WORK INSTRUCTIONS: Lines to restate from the data below: from the one containing "The height and width of the screenshot is (2576, 581)." to the one containing "In order to click on Hoe", both included. Give them again exactly, and only them.

═════ TASK MATERIAL

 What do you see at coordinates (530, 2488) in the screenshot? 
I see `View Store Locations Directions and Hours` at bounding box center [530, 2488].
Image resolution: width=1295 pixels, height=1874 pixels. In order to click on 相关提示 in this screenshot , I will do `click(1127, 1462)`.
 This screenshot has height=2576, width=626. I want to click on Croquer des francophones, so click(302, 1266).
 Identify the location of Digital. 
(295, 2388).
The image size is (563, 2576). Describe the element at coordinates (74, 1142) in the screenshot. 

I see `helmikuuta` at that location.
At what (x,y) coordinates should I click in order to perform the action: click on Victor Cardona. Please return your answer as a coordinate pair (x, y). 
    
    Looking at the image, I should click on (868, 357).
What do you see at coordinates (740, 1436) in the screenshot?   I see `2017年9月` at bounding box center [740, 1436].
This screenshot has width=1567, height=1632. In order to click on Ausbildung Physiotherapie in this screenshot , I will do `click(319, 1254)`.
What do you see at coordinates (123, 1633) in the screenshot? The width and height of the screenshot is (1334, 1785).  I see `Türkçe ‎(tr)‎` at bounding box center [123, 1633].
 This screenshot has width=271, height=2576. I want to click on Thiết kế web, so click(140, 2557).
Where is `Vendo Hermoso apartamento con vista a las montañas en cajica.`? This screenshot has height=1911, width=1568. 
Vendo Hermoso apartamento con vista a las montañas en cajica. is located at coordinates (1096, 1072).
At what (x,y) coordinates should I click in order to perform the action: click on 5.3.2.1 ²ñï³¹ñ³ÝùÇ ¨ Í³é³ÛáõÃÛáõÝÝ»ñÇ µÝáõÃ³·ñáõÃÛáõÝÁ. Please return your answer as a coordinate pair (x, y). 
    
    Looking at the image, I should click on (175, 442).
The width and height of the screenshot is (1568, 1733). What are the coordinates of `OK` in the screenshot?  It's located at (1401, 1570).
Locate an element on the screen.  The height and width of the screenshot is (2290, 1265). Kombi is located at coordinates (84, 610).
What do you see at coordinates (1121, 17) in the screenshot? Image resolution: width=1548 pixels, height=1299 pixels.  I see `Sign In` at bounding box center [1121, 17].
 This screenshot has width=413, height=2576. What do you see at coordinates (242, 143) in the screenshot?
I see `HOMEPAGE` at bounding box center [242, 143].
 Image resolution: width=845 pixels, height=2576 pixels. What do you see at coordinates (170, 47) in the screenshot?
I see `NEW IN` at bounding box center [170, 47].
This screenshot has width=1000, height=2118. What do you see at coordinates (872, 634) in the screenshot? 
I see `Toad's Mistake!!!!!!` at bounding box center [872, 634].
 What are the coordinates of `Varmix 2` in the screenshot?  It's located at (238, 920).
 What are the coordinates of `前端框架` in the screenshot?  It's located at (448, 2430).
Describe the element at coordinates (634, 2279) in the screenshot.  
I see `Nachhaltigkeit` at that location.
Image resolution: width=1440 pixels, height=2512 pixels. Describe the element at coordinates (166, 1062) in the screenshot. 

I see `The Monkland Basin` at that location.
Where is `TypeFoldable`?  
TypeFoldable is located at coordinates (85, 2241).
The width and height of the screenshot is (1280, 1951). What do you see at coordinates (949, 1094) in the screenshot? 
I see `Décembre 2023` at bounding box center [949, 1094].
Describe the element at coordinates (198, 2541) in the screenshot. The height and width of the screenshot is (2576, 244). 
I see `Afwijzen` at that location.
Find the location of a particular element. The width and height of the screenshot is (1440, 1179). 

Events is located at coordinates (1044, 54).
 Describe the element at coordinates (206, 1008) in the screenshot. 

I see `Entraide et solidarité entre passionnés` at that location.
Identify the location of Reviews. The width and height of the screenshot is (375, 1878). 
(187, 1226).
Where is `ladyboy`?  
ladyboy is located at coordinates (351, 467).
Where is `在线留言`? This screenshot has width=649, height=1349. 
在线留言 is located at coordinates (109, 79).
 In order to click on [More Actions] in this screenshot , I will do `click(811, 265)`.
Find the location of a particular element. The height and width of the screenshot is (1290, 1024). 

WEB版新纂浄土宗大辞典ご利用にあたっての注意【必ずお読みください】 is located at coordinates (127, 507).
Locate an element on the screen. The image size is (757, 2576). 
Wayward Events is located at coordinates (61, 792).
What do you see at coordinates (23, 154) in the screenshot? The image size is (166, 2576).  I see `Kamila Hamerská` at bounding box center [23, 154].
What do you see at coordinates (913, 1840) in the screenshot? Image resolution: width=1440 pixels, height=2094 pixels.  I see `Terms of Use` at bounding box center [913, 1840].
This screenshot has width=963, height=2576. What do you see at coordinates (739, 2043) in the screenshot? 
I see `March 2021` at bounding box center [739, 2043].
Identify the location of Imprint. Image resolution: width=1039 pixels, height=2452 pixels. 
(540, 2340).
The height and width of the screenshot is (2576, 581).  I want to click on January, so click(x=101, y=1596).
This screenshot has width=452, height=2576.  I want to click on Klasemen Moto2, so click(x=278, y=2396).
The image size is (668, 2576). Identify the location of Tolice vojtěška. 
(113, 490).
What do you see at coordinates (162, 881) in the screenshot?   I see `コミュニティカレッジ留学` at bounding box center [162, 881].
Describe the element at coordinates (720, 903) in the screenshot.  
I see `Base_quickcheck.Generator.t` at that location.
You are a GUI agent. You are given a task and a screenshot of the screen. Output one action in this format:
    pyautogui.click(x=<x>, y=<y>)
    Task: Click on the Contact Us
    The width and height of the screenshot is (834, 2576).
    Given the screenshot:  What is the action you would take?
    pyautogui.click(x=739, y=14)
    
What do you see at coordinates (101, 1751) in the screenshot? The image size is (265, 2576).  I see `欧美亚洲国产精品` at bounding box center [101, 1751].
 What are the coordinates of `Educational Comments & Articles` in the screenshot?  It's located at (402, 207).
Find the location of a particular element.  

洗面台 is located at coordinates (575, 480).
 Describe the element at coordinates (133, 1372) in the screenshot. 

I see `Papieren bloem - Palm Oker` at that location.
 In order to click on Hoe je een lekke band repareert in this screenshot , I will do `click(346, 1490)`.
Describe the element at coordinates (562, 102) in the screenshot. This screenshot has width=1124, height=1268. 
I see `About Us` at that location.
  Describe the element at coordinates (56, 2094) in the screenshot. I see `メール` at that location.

══════════

EXERCISE SOLUTION:
The height and width of the screenshot is (2576, 581).  I want to click on January, so click(x=101, y=1596).
This screenshot has width=452, height=2576.  I want to click on Klasemen Moto2, so click(x=278, y=2396).
The image size is (668, 2576). Identify the location of Tolice vojtěška. 
(113, 490).
What do you see at coordinates (162, 881) in the screenshot?   I see `コミュニティカレッジ留学` at bounding box center [162, 881].
Describe the element at coordinates (720, 903) in the screenshot.  
I see `Base_quickcheck.Generator.t` at that location.
You are a GUI agent. You are given a task and a screenshot of the screen. Output one action in this format:
    pyautogui.click(x=<x>, y=<y>)
    Task: Click on the Contact Us
    The width and height of the screenshot is (834, 2576).
    Given the screenshot:  What is the action you would take?
    pyautogui.click(x=739, y=14)
    
What do you see at coordinates (101, 1751) in the screenshot? The image size is (265, 2576).  I see `欧美亚洲国产精品` at bounding box center [101, 1751].
 What are the coordinates of `Educational Comments & Articles` in the screenshot?  It's located at (402, 207).
Find the location of a particular element.  

洗面台 is located at coordinates (575, 480).
 Describe the element at coordinates (133, 1372) in the screenshot. 

I see `Papieren bloem - Palm Oker` at that location.
 In order to click on Hoe je een lekke band repareert in this screenshot , I will do `click(346, 1490)`.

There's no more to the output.